The vaccine’s arrival in Pitkin County generated excitement Thursday from local officials and AVH employees alike who have dealt every day of the past 10 months with the pandemic, with nearly everyone speaking of the proverbial “light at the end of the tunnel.”

“It’s such a relief to have an end in sight,” said Pitkin County Manager Jon Peacock. “I think ‘historic’ is a good word for it.”

Still, he pointed out that Pitkin County’s rate of vaccination for some diseases is below the state average, which could pose issues for local acceptance of the COVID-19 vaccine here.

“I don’t know what’s driving that,” Peacock said, “but it does cause some concern.”

Respiratory therapist Kim Thompson, left, prepares Thursday to receive her COVID-19 vaccination from Amy Jo Westerman, RN, at Aspen Valley Hospital.

Pitkin County Commissioner Kelly McNicholas Kury said she looked into school data on the subject about a year and a half ago and found that, for example, the measles vaccine rate in some area schools is below what’s needed for herd immunity.

“I do have a concern that our community may have some resistance to the vaccines,” McNicholas Kury said. “I continue to think that vaccines are probably one of the greatest success stories of modern medicine.”

Neither McNicholas Kury nor Peacock said they’d heard anything specific locally from residents concerned about or refusing to want to take to the vaccine.

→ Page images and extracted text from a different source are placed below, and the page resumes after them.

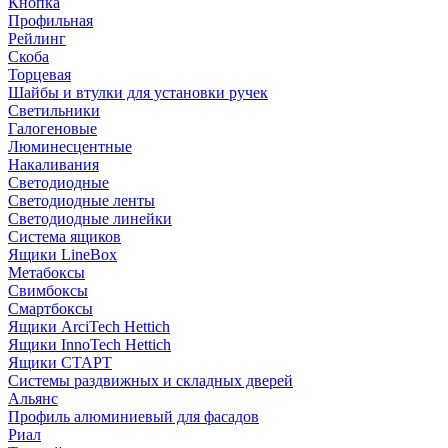
Кнопка
Профильная
Рейлинг
Скоба
Торцевая
Шайбы и втулки для установки ручек
Светильники
Галогеновые
Люминесцентные
Накаливания
Светодиодные
Светодиодные ленты
Светодиодные линейки
Система ящиков
Ящики LineBox
Метабоксы
Свимбоксы
Смартбоксы
Ящики ArciTech Hettich
Ящики InnoTech Hettich
Ящики СТАРТ
Системы раздвижных и складных дверей
Альянс
Профиль алюминиевый для фасадов
Риал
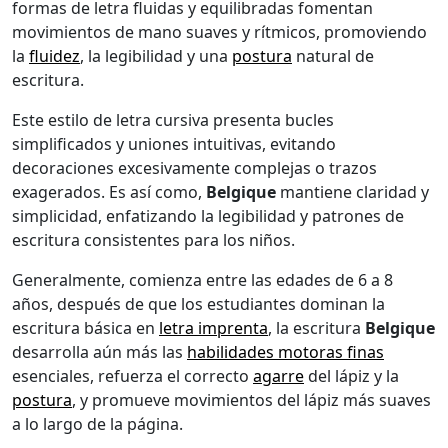
formas de letra fluidas y equilibradas fomentan
movimientos de mano suaves y rítmicos, promoviendo
la
fluidez
, la legibilidad y una
postura
natural de
escritura.
Este estilo de letra cursiva presenta bucles
simplificados y uniones intuitivas, evitando
decoraciones excesivamente complejas o trazos
exagerados. Es así como,
Belgique
mantiene claridad y
simplicidad, enfatizando la legibilidad y patrones de
escritura consistentes para los niños.
Generalmente, comienza entre las edades de 6 a 8
años, después de que los estudiantes dominan la
escritura básica en
letra imprenta
, la escritura
Belgique
desarrolla aún más las
habilidades motoras finas
esenciales, refuerza el correcto
agarre
del lápiz y la
postura
, y promueve movimientos del lápiz más suaves
a lo largo de la página.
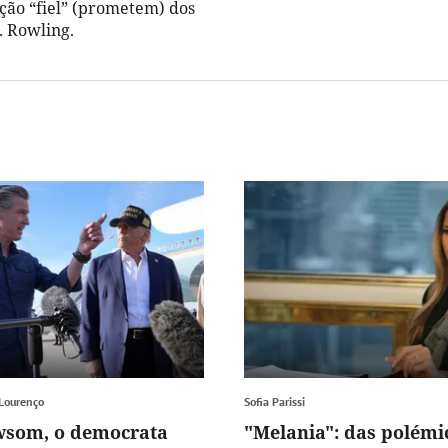
ão “fiel” (prometem) dos
K. Rowling.
 Lourenço
Sofia Parissi
wsom, o democrata
"Melania": das polémi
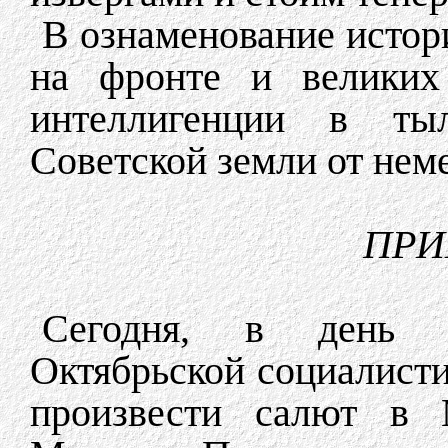
В ознаменование истор
на фронте и великих 
интеллигенции в ты
Советской земли от нем
ПРИ
Сегодня, в день 
Октябрьской социалисти
произвести салют в М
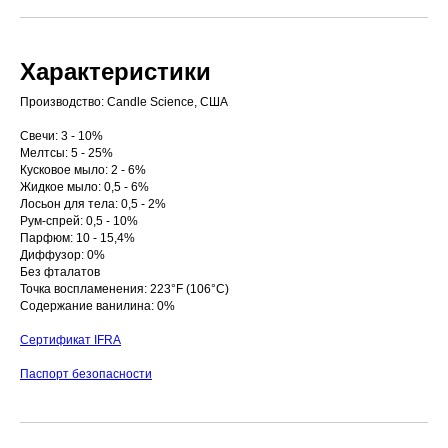
Характеристики
Производство: Candle Science, США
Свечи: 3 - 10%
Мелтсы: 5 - 25%
Кусковое мыло: 2 - 6%
Жидкое мыло: 0,5 - 6%
Лосьон для тела: 0,5 - 2%
Рум-спрей: 0,5 - 10%
Парфюм: 10 - 15,4%
Диффузор: 0%
Без фталатов
Точка воспламенения: 223°F (106°C)
Содержание ванилина: 0%
Сертификат IFRA
Паспорт безопасности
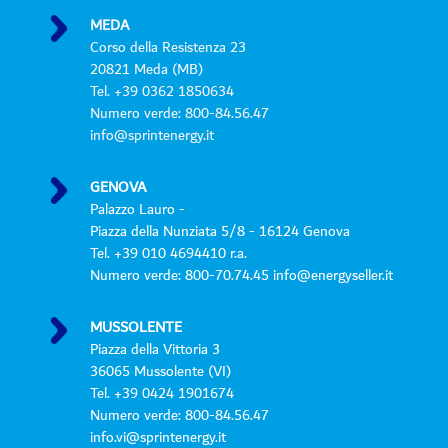
MEDA
Corso della Resistenza 23
20821 Meda (MB)
Tel. +39 0362 1850634
Numero verde: 800-84.56.47
info@sprintenergy.it
GENOVA
Palazzo Lauro -
Piazza della Nunziata 5/8 - 16124 Genova
Tel. +39 010 4694410 r.a.
Numero verde: 800-70.74.45 info@energyseller.it
MUSSOLENTE
Piazza della Vittoria 3
36065 Mussolente (VI)
Tel. +39 0424 1901674
Numero verde: 800-84.56.47
info.vi@sprintenergy.it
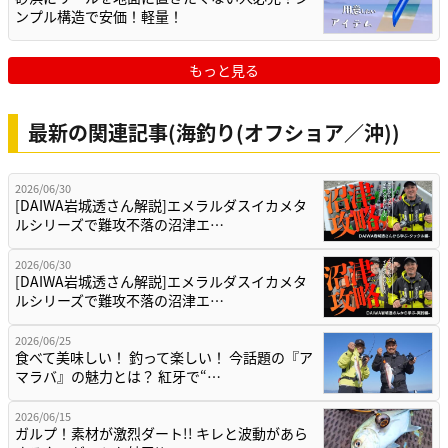
ンプル構造で安価！軽量！
もっと見る
最新の関連記事(海釣り(オフショア／沖))
2026/06/30
[DAIWA岩城透さん解説]エメラルダスイカメタ
ルシリーズで難攻不落の沼津エ…
2026/06/30
[DAIWA岩城透さん解説]エメラルダスイカメタ
ルシリーズで難攻不落の沼津エ…
2026/06/25
食べて美味しい！ 釣って楽しい！ 今話題の『ア
マラバ』の魅力とは？ 紅牙で“…
2026/06/15
ガルプ！素材が激烈ダート!! キレと波動があら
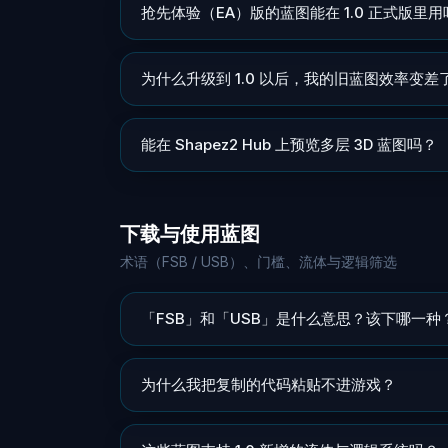
抢先体验（EA）版的蓝图能在 1.0 正式版里用
为什么升级到 1.0 以后，我的旧蓝图效率变差
能在 Shapez2 Hub 上预览多层 3D 蓝图吗？
下载与使用蓝图
术语（FSB / USB）、门槛、流体与逻辑筛选
「FSB」和「USB」是什么意思？该下哪一种
为什么我把复制的代码粘贴不进游戏？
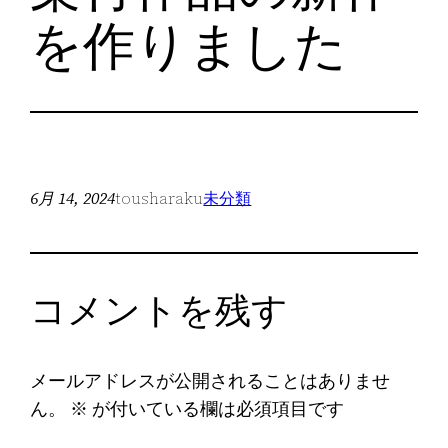
を作りました
6月 14, 2024
tousharaku
未分類
コメントを残す
メールアドレスが公開されることはありませ
ん。
※
が付いている欄は必須項目です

Balko, who said he watched a colleague nearly succumb to the virus in the early days, emphasized Thursday that the vaccine is safe, effective and necessary for the vast majority of residents.

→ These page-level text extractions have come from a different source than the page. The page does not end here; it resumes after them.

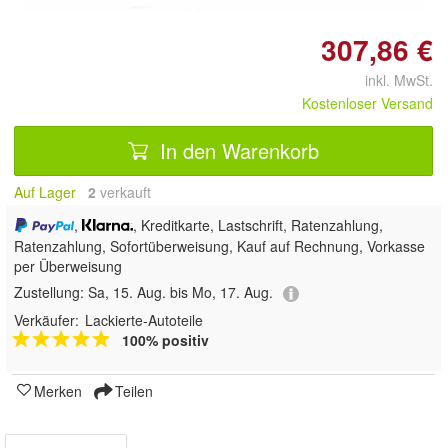
307,86 €
inkl. MwSt.
Kostenloser Versand
In den Warenkorb
Auf Lager
2
 verkauft
,
, Kreditkarte, Lastschrift, Ratenzahlung,
Ratenzahlung, Sofortüberweisung,
Kauf auf Rechnung, Vorkasse
per Überweisung
Zustellung:
Sa, 15. Aug. bis Mo, 17. Aug.
Verkäufer:
Lackierte-Autoteile
100% positiv
Merken
Teilen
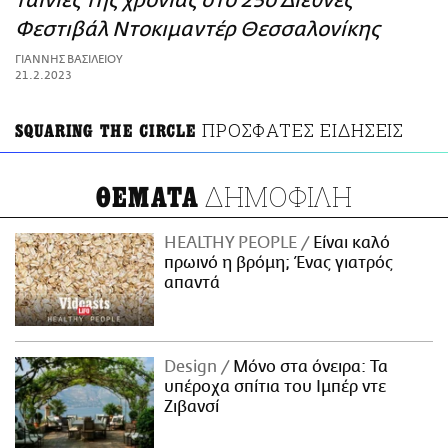
ταινίες της χρονιάς στο 25ο Διεθνές
ΑΜΠΑ
Φεστιβάλ Ντοκιμαντέρ Θεσσαλονίκης
PRINT
ΓΙΑΝΝΗΣ ΒΑΣΙΛΕΙΟΥ
21.2.2023
ΠΡΟΣΦΑΤΕΣ ΕΙΔΗΣΕΙΣ
SQUARING THE CIRCLE
ΔΗΜΟΦΙΛΗ
ΘΕΜΑΤΑ
HEALTHY PEOPLE
Είναι καλό
πρωινό η βρόμη; Ένας γιατρός
απαντά
Design
Μόνο στα όνειρα: Τα
υπέροχα σπίτια του Ιμπέρ ντε
Ζιβανσί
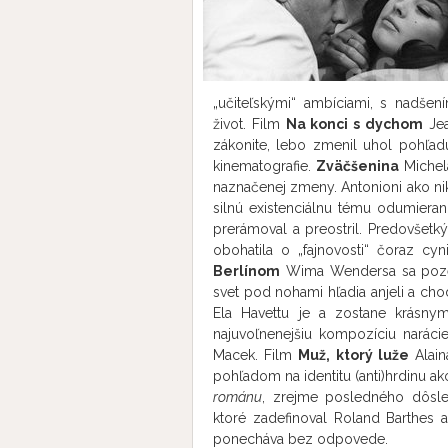
„učiteľskými“ ambíciami, s nadšen
život. Film
Na konci s dychom
Jea
zákonite, lebo zmenil uhol pohľadu
kinematografie.
Zväčšenina
Michel
naznačenej zmeny. Antonioni ako nikt
silnú existenciálnu tému odumiera
prerámoval a preostril. Predovšetký
obohatila o „fajnovosti“ čoraz c
Berlínom
Wima Wendersa sa pozerá
svet pod nohami hľadia anjeli a cho
Ela Havettu je a zostane krásny
najuvoľnenejšiu kompozíciu narácie
Macek. Film
Muž, ktorý luže
Alain
pohľadom na identitu (anti)hrdinu ak
románu
, zrejme posledného dôsl
ktoré zadefinoval Roland Barthes
ponecháva bez odpovede.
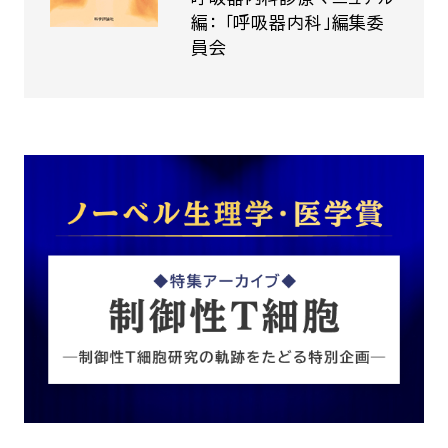
編： 「呼吸器内科」編集委
員会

“I really encourage the public to go out and get the vaccines,” he said. “The only way to beat (the virus) is if large numbers of people go out and get vaccinated.”

Kim Thompson, a respiratory therapist at AVH, said she’s seen a lot in her 40-year career, including the early days of the HIV epidemic, and that while COVID-19 didn’t necessarily scare her, she was excited about the vaccine. The technology behind the mRNA-based Pfizer and Moderna vaccines has been in development for 10 years and has proved more effective than experts thought, she said.

“I had a shot at 3:30 (p.m.),” Thompson said late Thursday afternoon. “I feel fine. I feel good. My arm doesn’t even hurt. I feel really positive about it.”